— INSTRUCTIONS TO FOLLOW —
Take the entries below and print only the lines from the one with "zahlen. Das übernimmt" through the one with "Bis zu einem", exactly as they stand, both ends included.

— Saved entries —

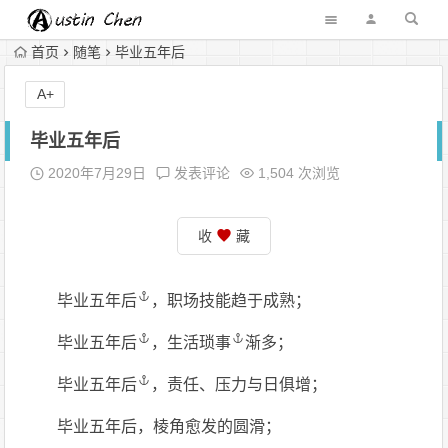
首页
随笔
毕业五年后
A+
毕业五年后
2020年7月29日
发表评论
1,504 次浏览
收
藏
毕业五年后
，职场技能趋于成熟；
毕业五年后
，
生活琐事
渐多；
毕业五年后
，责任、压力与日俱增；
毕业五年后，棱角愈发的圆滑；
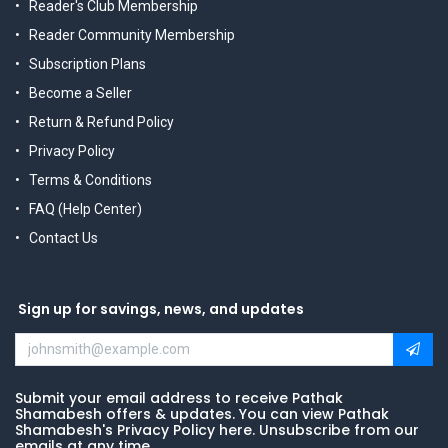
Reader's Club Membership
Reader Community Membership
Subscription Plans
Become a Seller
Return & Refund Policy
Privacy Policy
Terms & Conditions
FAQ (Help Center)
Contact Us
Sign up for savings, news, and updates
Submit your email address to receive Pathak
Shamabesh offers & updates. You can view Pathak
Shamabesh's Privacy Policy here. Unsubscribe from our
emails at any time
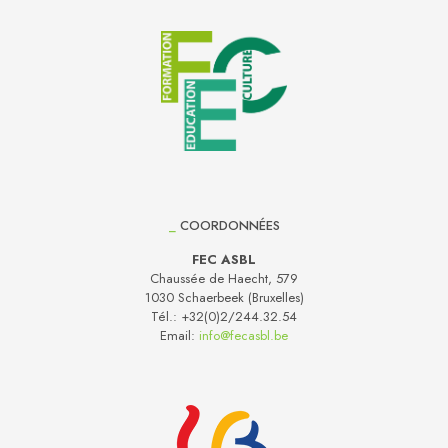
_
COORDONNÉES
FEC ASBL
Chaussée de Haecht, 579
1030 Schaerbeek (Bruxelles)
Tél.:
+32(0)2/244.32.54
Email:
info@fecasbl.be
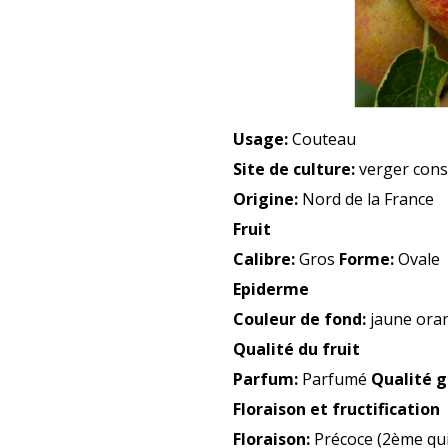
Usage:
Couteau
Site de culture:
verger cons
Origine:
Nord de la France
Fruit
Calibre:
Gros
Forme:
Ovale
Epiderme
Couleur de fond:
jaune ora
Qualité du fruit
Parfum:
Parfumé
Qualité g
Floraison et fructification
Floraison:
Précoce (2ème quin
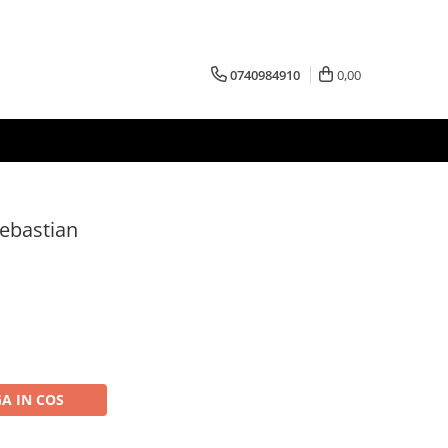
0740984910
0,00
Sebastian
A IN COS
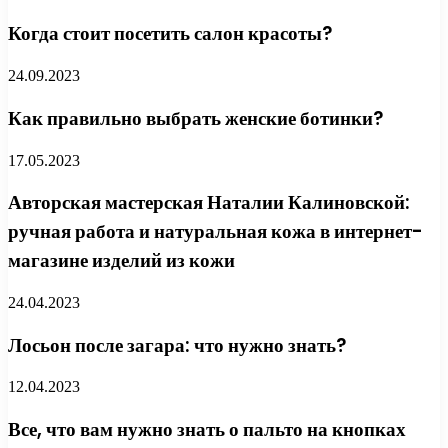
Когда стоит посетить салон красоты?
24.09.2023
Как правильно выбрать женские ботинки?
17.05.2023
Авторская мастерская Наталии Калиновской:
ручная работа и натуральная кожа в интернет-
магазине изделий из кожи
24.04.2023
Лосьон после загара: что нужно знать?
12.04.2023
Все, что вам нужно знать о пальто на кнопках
==
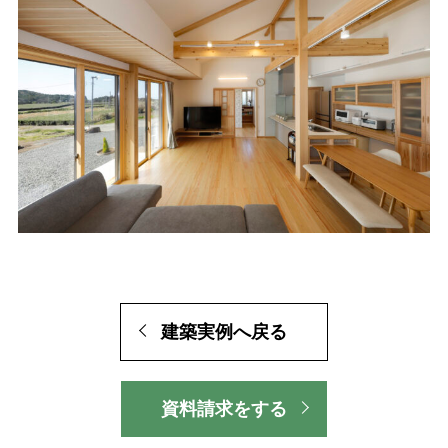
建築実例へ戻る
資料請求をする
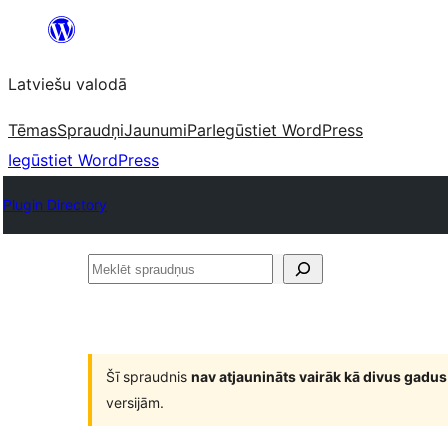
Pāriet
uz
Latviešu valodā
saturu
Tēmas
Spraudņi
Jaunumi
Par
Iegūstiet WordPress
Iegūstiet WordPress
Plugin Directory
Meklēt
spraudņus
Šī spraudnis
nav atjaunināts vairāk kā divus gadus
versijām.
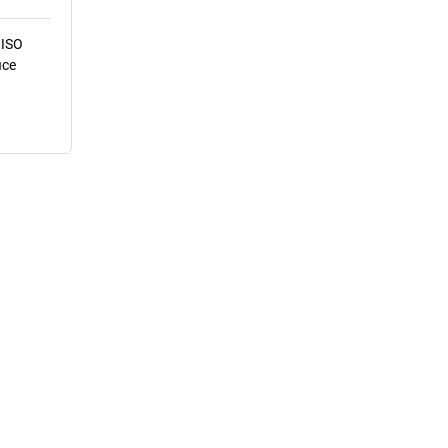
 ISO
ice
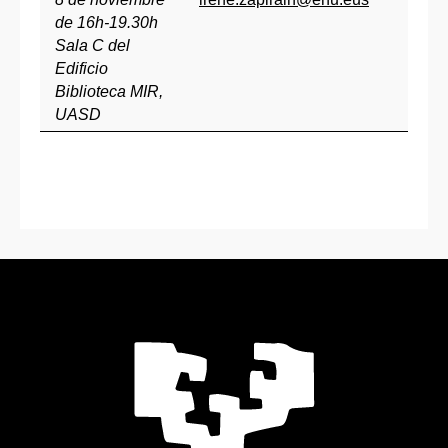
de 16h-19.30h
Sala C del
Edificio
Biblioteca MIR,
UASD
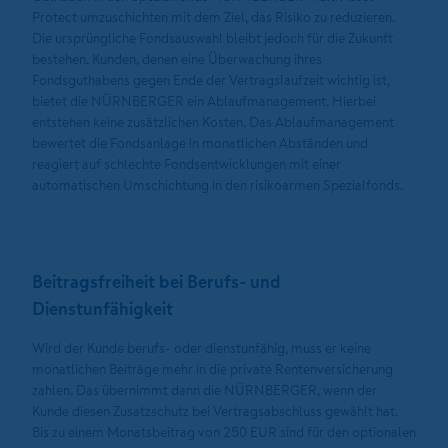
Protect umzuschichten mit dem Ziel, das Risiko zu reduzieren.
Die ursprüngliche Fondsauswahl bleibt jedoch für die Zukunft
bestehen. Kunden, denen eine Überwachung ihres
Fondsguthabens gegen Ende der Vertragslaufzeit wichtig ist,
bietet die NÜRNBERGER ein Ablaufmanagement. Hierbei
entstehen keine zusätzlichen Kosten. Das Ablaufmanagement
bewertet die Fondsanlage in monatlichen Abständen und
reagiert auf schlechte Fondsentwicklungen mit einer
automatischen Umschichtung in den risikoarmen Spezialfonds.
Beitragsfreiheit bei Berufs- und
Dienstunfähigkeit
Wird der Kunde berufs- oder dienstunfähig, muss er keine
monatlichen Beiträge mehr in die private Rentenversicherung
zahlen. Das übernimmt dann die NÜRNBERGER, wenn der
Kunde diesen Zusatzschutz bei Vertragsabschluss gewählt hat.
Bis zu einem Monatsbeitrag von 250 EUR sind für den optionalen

— RESULT FOR THIS EXERCISE —
zahlen. Das übernimmt dann die NÜRNBERGER, wenn der
Kunde diesen Zusatzschutz bei Vertragsabschluss gewählt hat.
Bis zu einem Monatsbeitrag von 250 EUR sind für den optionalen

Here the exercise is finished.